> _About this task_:
From the entries that follow, extract each line holding the string "Билет".

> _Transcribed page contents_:
☆ ☆ ☆ ☆

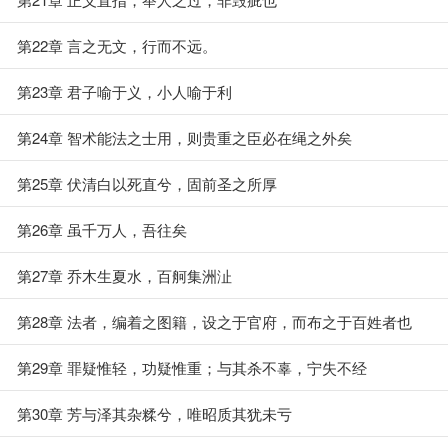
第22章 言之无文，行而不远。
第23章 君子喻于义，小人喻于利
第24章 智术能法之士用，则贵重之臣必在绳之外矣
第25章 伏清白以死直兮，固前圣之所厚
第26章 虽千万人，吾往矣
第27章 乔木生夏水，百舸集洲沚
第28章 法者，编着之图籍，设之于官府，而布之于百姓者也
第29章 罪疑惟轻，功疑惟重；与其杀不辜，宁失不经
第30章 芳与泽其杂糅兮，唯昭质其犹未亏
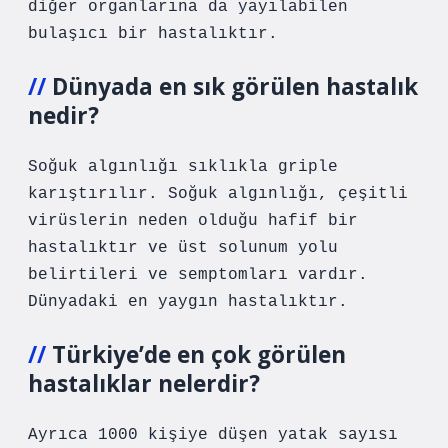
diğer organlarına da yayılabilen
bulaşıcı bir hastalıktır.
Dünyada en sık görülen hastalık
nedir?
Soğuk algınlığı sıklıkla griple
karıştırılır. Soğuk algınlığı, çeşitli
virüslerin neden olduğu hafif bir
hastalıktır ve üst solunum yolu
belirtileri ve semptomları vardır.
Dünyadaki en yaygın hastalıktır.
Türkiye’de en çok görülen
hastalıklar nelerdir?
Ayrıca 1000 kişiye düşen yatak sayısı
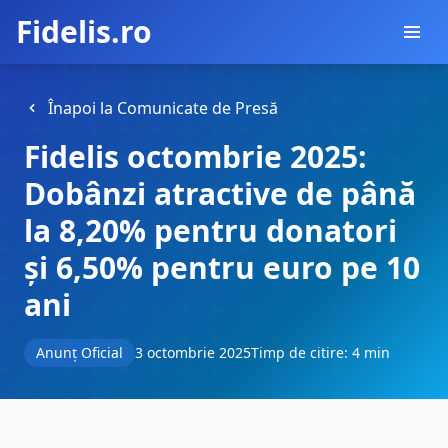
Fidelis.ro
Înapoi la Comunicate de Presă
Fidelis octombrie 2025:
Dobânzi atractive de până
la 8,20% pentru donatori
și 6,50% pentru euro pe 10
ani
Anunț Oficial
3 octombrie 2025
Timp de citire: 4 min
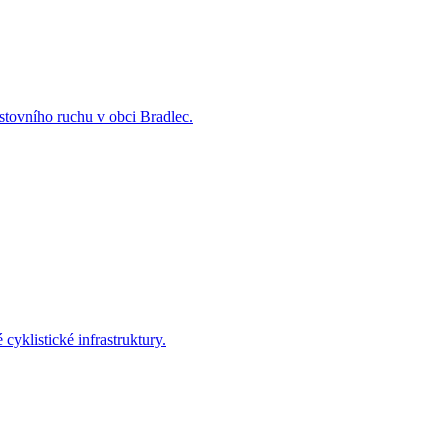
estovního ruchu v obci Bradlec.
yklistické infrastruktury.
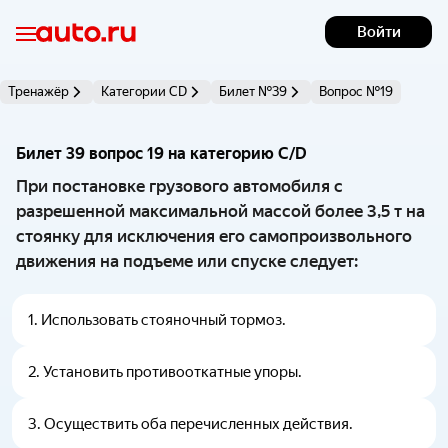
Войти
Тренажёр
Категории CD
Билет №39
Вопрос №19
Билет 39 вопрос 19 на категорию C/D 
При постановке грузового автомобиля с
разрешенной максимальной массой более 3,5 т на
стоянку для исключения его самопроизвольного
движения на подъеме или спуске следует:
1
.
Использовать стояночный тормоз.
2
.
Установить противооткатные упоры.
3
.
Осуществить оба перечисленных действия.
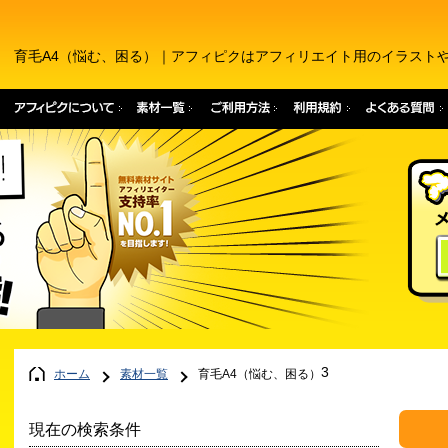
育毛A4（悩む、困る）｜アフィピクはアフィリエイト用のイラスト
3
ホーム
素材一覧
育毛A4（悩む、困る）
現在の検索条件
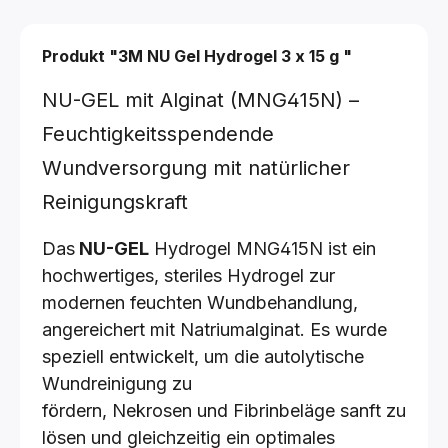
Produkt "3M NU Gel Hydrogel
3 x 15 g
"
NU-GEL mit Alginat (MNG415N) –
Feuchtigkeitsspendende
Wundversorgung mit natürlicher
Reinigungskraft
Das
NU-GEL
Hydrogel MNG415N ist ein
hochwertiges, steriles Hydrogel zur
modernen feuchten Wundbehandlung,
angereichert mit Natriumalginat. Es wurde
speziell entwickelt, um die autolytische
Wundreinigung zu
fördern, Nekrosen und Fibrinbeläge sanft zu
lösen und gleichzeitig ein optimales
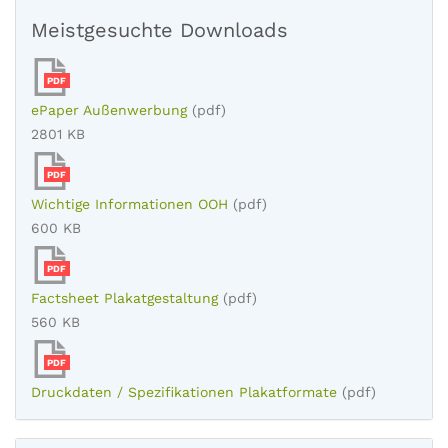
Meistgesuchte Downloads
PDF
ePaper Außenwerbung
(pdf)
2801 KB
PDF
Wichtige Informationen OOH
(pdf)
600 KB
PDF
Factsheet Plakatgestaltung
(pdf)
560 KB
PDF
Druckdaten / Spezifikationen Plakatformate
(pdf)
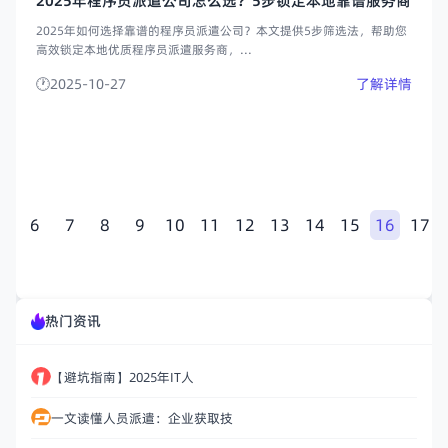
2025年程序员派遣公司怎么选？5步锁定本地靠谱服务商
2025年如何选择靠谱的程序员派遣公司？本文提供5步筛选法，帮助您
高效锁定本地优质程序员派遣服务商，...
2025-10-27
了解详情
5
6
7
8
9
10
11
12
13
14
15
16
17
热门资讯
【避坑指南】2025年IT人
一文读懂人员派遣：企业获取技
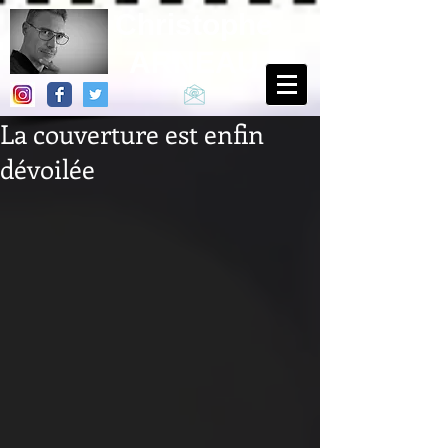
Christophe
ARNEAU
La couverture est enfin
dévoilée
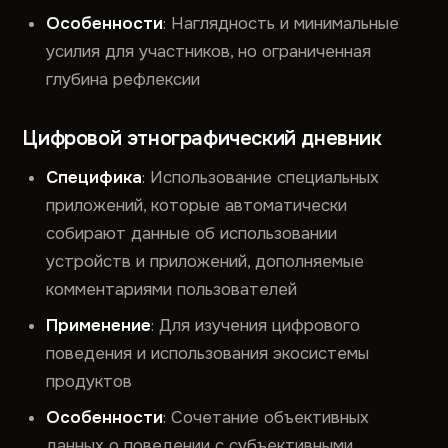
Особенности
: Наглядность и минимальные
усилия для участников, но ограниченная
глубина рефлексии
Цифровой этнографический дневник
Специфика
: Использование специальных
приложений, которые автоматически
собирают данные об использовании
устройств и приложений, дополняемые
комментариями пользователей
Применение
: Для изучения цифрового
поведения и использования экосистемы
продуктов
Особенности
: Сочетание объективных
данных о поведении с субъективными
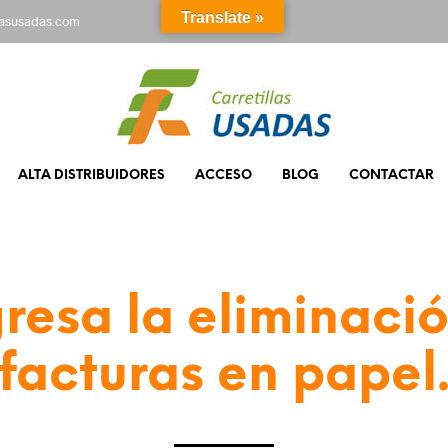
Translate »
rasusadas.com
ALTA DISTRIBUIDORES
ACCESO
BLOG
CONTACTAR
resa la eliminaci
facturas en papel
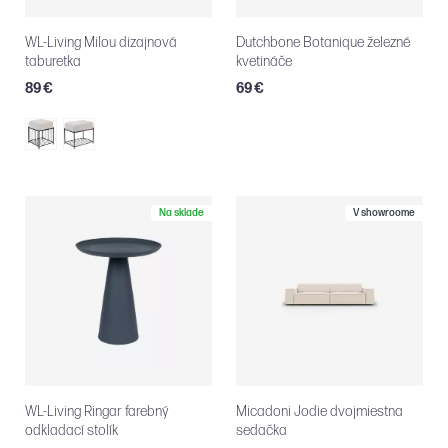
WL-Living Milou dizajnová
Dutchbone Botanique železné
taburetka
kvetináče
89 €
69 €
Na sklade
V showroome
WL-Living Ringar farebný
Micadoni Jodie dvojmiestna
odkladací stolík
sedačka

☆ ☆ ☆ ☆

> _Result below_:
Билет №39
Билет 39 вопрос 19 на категорию C/D 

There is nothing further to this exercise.